[Data in this exercise]

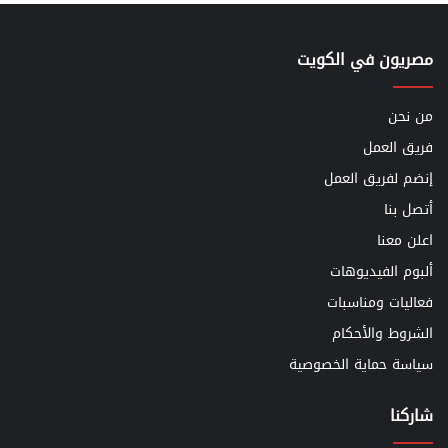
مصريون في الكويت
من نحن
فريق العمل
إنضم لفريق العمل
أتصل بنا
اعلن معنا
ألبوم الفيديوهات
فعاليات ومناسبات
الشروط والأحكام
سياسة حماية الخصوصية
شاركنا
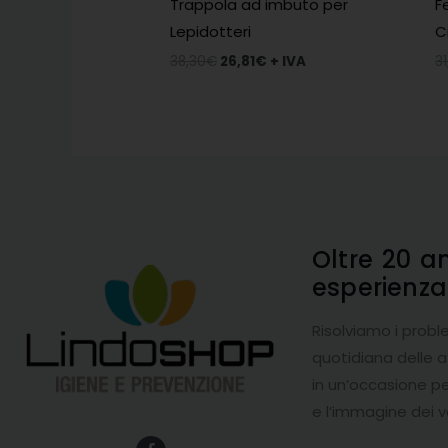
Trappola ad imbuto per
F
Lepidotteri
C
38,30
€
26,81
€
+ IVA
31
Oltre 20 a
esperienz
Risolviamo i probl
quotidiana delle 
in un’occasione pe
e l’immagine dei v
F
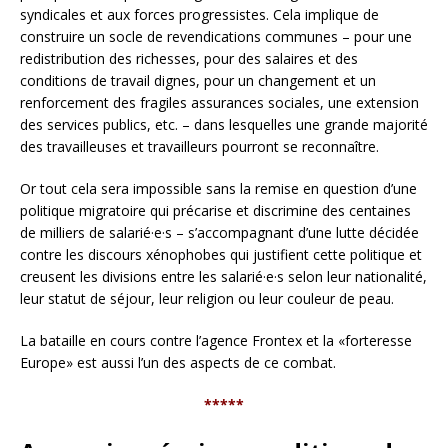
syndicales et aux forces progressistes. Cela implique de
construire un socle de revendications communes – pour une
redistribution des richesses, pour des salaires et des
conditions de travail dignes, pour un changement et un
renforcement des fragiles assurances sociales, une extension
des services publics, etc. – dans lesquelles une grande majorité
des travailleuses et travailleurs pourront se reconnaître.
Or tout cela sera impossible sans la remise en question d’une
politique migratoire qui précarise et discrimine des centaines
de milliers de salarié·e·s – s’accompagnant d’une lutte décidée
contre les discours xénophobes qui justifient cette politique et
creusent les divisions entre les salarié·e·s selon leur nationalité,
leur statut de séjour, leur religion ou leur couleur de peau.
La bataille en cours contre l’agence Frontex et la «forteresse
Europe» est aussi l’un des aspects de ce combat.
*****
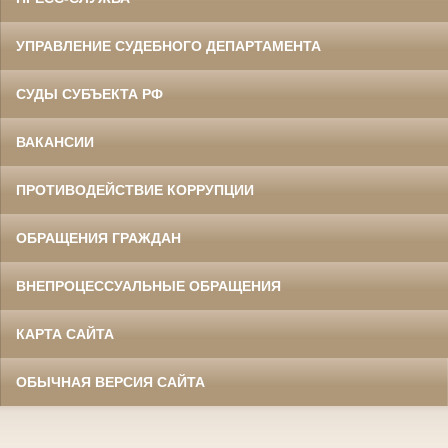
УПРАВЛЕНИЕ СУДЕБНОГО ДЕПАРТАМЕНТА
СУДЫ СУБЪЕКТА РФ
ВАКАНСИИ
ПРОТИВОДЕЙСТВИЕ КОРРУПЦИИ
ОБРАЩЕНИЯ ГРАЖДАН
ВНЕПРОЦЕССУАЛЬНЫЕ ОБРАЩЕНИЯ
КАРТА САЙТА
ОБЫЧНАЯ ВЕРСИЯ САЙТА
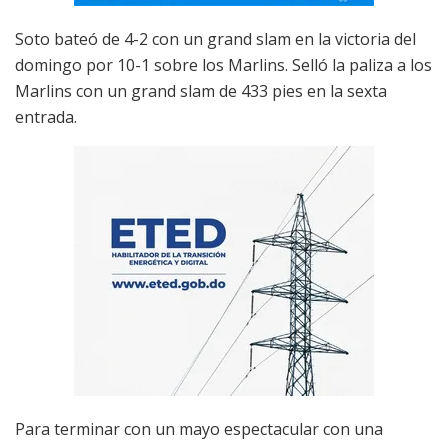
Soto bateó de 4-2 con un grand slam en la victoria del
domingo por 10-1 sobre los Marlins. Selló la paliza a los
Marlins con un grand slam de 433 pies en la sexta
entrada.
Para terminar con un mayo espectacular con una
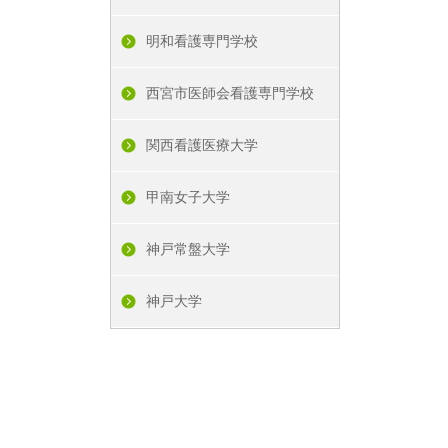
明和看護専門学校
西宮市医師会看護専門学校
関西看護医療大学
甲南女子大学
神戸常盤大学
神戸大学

[/Data in this exercise]

> _Goal of the exercise_: Copy all the material word for word, minus its pictures.

> _Expected output_:
مصريون في الكويت
من نحن
فريق العمل
إنضم لفريق العمل
أتصل بنا
اعلن معنا
ألبوم الفيديوهات
فعاليات ومناسبات
الشروط والأحكام
سياسة حماية الخصوصية
شاركنا
Trappola ad imbuto per
F
Lepidotteri
C
38,30
€
26,81
€
+ IVA
31
Oltre 20 a
esperienz
Risolviamo i probl
quotidiana delle 
in un’occasione pe
e l’immagine dei v
F
syndicales et aux forces progressistes. Cela implique de
construire un socle de revendications communes – pour une
redistribution des richesses, pour des salaires et des
conditions de travail dignes, pour un changement et un
renforcement des fragiles assurances sociales, une extension
des services publics, etc. – dans lesquelles une grande majorité
des travailleuses et travailleurs pourront se reconnaître.
Or tout cela sera impossible sans la remise en question d’une
politique migratoire qui précarise et discrimine des centaines
de milliers de salarié·e·s – s’accompagnant d’une lutte décidée
contre les discours xénophobes qui justifient cette politique et
creusent les divisions entre les salarié·e·s selon leur nationalité,
leur statut de séjour, leur religion ou leur couleur de peau.
La bataille en cours contre l’agence Frontex et la «forteresse
Europe» est aussi l’un des aspects de ce combat.
*****
УПРАВЛЕНИЕ СУДЕБНОГО ДЕПАРТАМЕНТА
СУДЫ СУБЪЕКТА РФ
ВАКАНСИИ
ПРОТИВОДЕЙСТВИЕ КОРРУПЦИИ
ОБРАЩЕНИЯ ГРАЖДАН
ВНЕПРОЦЕССУАЛЬНЫЕ ОБРАЩЕНИЯ
КАРТА САЙТА
ОБЫЧНАЯ ВЕРСИЯ САЙТА
Soto bateó de 4-2 con un grand slam en la victoria del
domingo por 10-1 sobre los Marlins. Selló la paliza a los
Marlins con un grand slam de 433 pies en la sexta
entrada.
Para terminar con un mayo espectacular con una
明和看護専門学校
西宮市医師会看護専門学校
関西看護医療大学
甲南女子大学
神戸常盤大学
神戸大学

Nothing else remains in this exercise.